Peter & I would have been buddies.  I'm sure of it.  Because, I am Peter.  I would have questioned, over analyzed the situation in my mind, and then come to a decision based on fear, not on faith.  I'm often tempted to operate in doubt rather than in faith...more than I care to admit.  It's just easier. Safer.  It takes a lot more courage to step out of the boat and walk on the water than it does to stand still & do nothing.  It takes courage to take the first step, not completely knowing what's ahead.  But, I love that the story doesn't end there.  Jesus didn't just leave Peter on his own.  He calmed his fears, while challenging his faith.  "Then Peter got down out of the boat, walked on the water, and came toward Jesus.  But when he saw the wind, he was afraid, and beginning to sink, cried out, "Lord, save me!"  Immediately Jesus reached out his hand and caught him.  "You of little faith, why did you doubt?" In His mercy, Jesus caught him, but in His loving way, challenged his doubt.  Jesus does that with me often.  I feel Him whispering to me, "Oh Steph, why are you doubting when I have made the road ahead so clear?  Why not just choose to trust me & let go?"  Instead, I doubt His voice & leading because I doubt my ability to hear & see correctly.  I feel vulnerable & unsure, yet I know He's there to catch me, so why wouldn't I just take that risk? 
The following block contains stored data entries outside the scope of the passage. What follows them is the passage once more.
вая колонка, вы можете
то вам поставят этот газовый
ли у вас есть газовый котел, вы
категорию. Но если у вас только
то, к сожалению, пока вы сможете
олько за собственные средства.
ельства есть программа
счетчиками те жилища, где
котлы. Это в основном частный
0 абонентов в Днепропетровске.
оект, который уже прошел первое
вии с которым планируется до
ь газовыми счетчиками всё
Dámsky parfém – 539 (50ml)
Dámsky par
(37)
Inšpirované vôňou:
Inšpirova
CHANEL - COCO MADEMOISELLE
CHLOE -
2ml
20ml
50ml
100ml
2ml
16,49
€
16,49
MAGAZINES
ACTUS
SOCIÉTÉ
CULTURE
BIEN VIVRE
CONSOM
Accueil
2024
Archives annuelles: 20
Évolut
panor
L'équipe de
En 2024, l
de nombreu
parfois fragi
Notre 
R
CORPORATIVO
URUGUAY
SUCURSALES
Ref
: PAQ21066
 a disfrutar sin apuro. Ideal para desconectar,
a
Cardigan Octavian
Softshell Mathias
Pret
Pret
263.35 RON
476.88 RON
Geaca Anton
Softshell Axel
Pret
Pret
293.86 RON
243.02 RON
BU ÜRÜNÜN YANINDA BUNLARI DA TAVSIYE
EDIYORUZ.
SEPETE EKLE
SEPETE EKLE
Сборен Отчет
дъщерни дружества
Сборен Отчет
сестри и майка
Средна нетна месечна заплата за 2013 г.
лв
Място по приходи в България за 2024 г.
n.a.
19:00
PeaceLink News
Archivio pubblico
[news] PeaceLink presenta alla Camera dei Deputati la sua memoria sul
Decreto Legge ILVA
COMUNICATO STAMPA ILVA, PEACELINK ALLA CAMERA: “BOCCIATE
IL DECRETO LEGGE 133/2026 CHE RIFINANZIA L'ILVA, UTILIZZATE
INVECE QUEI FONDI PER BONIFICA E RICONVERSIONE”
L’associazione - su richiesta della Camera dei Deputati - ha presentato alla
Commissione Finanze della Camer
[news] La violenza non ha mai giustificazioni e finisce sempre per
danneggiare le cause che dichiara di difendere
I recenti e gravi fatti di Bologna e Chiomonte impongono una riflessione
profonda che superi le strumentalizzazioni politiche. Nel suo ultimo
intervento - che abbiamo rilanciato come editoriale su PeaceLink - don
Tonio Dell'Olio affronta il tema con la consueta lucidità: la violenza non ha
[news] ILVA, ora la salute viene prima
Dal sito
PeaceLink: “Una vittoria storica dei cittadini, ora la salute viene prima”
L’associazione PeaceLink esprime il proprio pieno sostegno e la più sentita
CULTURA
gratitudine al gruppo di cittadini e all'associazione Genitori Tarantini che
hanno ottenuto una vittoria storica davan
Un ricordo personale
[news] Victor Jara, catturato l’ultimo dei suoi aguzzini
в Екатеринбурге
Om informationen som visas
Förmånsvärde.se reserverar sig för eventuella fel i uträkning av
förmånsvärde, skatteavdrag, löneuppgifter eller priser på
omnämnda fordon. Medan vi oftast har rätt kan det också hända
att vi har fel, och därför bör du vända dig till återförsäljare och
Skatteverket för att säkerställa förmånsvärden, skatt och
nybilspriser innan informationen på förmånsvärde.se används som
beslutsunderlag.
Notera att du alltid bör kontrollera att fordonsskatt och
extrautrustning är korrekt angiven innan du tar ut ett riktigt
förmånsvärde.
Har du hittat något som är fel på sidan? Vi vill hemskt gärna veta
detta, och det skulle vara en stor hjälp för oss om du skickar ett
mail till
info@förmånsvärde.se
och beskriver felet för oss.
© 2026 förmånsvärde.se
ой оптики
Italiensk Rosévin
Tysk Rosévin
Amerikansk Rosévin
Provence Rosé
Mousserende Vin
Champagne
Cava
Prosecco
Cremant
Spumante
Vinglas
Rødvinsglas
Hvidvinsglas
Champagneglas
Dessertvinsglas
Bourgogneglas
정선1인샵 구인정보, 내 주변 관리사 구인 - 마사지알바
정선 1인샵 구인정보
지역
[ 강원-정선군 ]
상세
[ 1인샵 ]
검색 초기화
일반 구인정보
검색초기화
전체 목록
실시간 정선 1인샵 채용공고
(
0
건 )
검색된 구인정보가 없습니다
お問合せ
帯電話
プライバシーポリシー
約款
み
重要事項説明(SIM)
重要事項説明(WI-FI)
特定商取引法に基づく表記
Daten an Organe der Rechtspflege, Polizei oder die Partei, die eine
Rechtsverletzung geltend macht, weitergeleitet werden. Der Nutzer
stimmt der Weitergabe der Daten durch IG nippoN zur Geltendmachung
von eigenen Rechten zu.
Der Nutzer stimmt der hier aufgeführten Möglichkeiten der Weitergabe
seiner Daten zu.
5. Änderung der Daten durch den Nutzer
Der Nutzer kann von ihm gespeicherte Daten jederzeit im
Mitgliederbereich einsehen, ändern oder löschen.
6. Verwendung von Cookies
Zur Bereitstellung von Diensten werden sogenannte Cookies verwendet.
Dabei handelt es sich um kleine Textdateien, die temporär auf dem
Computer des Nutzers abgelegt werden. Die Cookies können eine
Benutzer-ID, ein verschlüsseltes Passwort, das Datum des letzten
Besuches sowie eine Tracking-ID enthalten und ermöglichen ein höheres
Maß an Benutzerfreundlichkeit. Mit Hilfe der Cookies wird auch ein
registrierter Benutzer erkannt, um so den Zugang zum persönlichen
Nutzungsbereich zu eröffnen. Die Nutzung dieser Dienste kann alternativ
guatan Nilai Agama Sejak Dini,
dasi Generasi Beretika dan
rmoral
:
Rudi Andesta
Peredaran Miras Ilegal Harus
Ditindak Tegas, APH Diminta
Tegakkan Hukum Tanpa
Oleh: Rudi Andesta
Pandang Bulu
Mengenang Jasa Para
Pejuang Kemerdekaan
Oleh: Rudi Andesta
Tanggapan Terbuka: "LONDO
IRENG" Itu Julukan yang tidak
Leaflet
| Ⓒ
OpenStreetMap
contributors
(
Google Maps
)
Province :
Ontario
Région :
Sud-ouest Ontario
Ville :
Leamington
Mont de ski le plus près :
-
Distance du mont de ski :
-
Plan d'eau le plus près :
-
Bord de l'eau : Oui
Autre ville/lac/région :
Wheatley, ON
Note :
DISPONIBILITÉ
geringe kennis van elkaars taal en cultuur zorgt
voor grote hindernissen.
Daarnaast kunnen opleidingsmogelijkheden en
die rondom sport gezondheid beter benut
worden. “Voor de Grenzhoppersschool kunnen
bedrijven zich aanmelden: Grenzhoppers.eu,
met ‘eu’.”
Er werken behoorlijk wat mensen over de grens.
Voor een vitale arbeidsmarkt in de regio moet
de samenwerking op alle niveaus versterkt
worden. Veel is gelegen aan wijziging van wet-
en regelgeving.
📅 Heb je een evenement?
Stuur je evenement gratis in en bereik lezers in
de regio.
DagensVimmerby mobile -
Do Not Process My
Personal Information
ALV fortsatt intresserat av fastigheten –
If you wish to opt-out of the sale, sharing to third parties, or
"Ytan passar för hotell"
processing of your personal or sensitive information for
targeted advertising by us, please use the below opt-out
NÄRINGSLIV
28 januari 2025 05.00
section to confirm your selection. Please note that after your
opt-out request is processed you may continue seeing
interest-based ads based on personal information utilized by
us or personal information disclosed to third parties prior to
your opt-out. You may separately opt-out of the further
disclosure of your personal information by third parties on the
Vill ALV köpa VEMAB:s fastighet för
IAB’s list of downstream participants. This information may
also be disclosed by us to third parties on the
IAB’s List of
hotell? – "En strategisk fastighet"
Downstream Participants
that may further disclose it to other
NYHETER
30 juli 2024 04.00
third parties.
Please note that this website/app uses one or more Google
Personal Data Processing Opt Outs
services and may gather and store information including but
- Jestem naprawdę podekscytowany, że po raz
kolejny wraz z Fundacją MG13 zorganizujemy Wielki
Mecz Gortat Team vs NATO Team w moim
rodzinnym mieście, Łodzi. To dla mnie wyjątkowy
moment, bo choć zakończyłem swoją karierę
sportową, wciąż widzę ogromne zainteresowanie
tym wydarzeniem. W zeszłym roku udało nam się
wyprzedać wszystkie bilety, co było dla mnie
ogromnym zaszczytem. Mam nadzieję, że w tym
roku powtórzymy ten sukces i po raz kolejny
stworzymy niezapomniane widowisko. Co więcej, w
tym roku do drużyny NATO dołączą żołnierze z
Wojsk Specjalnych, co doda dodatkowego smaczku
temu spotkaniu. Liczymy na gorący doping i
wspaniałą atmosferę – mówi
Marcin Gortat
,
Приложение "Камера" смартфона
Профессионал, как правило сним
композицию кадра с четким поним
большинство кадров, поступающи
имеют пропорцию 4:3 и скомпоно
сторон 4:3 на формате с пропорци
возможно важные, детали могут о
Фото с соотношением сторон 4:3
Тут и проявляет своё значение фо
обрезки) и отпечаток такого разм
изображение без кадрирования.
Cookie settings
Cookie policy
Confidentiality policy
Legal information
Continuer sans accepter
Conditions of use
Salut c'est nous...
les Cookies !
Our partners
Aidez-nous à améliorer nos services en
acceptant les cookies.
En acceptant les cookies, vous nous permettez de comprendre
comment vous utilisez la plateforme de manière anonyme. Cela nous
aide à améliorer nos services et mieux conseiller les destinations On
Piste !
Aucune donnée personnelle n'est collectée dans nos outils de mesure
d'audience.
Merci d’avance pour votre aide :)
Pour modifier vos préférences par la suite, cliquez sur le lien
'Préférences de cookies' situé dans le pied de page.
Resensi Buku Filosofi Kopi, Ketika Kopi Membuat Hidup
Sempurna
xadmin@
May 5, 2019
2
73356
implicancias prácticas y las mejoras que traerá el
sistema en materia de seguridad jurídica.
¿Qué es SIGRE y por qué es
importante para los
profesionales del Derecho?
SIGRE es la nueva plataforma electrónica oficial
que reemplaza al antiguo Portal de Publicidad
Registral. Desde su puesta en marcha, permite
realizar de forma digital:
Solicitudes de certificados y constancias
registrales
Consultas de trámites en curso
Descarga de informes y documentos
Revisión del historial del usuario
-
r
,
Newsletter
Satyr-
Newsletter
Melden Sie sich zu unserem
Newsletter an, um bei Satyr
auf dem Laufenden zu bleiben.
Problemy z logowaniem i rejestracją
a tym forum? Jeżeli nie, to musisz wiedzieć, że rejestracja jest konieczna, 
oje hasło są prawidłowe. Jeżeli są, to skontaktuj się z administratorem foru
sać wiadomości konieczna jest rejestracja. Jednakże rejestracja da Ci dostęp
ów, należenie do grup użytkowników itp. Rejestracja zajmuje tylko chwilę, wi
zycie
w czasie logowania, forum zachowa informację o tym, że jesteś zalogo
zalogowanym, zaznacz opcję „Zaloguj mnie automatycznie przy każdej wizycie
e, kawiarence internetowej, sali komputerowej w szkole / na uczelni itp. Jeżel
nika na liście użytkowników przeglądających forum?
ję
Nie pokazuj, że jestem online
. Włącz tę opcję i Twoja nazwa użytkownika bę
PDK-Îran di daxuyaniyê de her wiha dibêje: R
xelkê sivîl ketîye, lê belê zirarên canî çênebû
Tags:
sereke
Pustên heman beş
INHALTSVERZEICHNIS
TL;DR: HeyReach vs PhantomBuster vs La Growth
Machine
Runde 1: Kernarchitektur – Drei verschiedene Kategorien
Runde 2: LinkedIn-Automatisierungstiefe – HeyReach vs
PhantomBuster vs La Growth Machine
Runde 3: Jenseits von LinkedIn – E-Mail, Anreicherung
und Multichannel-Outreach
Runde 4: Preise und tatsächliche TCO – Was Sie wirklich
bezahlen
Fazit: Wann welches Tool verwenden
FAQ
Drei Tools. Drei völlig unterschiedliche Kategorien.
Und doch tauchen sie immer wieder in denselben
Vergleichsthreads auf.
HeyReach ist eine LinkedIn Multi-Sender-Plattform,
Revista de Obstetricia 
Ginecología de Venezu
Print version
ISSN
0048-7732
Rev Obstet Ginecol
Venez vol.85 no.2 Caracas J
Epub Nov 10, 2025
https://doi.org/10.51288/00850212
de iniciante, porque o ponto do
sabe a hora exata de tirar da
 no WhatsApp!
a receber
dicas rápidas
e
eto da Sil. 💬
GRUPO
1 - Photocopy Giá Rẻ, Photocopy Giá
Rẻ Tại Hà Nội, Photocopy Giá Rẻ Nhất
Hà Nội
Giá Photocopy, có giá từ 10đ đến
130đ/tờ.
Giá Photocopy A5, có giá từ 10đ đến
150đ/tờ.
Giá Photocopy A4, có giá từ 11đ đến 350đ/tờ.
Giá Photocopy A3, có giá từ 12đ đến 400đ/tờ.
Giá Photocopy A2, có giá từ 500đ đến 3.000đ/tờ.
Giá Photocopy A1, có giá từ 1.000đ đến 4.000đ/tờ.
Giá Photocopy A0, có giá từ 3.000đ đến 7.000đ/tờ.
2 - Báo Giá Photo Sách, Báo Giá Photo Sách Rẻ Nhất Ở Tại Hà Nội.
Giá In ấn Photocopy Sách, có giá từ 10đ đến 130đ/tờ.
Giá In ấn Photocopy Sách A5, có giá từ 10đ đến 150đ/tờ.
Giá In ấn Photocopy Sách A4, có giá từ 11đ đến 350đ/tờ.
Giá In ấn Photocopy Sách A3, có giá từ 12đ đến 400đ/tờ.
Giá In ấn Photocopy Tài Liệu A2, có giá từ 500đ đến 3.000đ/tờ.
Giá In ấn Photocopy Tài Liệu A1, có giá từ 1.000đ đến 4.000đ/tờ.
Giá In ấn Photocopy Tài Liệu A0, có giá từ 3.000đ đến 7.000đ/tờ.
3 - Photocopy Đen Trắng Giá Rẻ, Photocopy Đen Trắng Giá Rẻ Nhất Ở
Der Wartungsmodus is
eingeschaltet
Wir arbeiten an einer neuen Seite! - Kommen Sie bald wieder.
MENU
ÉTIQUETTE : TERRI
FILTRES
God, help us to come when you say, "Come."  Help us to have the courage to step out when you say, "Don't be afraid."  Thank you that just as you did with Peter, you never leave us on our own.  Even through the doubt & fear, You're still there.  Waiting.  May we choose to see You instead of the wind & waves.  May we see clearly that there's too much waiting on the other side for us not to take that risk. 

9.17.2012

The Faces of Worship

I've been thinking a lot about worship lately.  What does it really look like?  And, is there more than one way to worship?  I believe the answer to that is absolutely, YES.  But, what I mean by worship isn't the picture that most of you have in your head right now.  The word "worship" normally implies that some type of music is involved.  We go to church to...sing hymns or praise songs, right?  While that is a part of the church experience, it isn't meant to be the whole experience.  And, worship certainly isn't meant to stay inside the four walls of the "church."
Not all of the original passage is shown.